Хариджиты оформили в виде понятий проблему соотношения разума и установления и выявили их практическую значимость, не возводя, однако, эту проблему в ранг «теоретической абстракции». Отмеченное в общих чертах совпадает с концепциями ранних шиитских сект. Они также пошли по пути «теологических хворей, то есть по пути политического богословствования», выдвинув проблему власти (имамат) как основополагающую и сделав ее стержнем рассмотрения вопроса о разуме и установлении. Данная проблема в различных шиитских толках приобрела характер прямого или косвенного, рационального или иррационального «политического» умозрения. Эзотерическая интерпретация этой проблемы, главным образом в системе шиитских экстремистов, также представляла собой способ постановки и рассмотрения проблемы разума и установления.
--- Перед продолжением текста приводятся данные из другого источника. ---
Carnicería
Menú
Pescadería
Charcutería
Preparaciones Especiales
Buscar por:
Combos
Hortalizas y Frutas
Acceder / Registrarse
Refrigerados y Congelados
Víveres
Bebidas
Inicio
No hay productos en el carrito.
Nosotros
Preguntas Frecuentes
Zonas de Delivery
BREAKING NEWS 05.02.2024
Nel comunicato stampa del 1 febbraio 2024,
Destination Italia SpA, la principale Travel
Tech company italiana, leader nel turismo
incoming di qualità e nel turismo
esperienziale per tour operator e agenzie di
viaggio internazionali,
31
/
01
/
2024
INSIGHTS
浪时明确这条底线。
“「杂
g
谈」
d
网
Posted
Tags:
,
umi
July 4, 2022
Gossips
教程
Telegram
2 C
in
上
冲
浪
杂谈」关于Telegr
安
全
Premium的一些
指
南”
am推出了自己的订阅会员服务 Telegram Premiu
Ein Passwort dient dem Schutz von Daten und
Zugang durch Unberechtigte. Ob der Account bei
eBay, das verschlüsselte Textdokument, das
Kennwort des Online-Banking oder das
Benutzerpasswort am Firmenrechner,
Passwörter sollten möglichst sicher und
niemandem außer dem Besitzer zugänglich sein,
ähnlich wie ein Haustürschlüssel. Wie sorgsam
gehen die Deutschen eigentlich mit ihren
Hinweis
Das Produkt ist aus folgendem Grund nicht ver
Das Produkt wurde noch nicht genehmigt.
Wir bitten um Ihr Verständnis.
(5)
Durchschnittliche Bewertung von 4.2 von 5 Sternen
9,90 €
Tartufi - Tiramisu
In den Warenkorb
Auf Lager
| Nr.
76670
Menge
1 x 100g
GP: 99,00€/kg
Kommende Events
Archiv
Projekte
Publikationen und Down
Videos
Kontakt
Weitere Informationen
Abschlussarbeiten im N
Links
Шииты выдвинули массу плодотворных идей, однако не создали строгой универсальной теории соотношения разума и установления.

Возможности рационалистическо-эзотерического толкования Писания были бесконечными, как это демонстрирует, например, исмаилитская мысль, а разум по-прежнему был обязан исполнять свою интерпретаторскую функцию в цепочке духовной эманации как выражение умственной и духовной мощи имама. Ожидаемый исмаилитами спаситель-имам продолжает сохранять бытийно-космологическую и духовно-политическую позицию; поэтому их принципу следования имама было трудно затвердеть и застыть в форме строгой традиционной теории.

Поскольку задача шариата состоит в том, чтобы привести в движение душу и плоть с целью достижения совершенства, а совершенство заключается в достижении космического Разума и единении с ним как с посредником между творениями и истоком и конечным прибежищем всего сущего, постольку соотношение между ними не может быть механическим или даже историческим (временным). Это соотношение постоянного взаимозамещения, содержание которого предопределяется не субординацией или сответствием, а стремлением к единству, высшим проявлением которого является имам. Таким образом, соотношение между разумом и установлением входит в границы того, что можно назвать абсолютным идеалом материальных и духовных отношений мира. Ибо законодательные установления, по мнению идейных представителей исмаилизма, есть не что иное, как «данные Богом извечные духовные миры», а эти миры – не более чем «сотворенные отелесненные законодательные установления».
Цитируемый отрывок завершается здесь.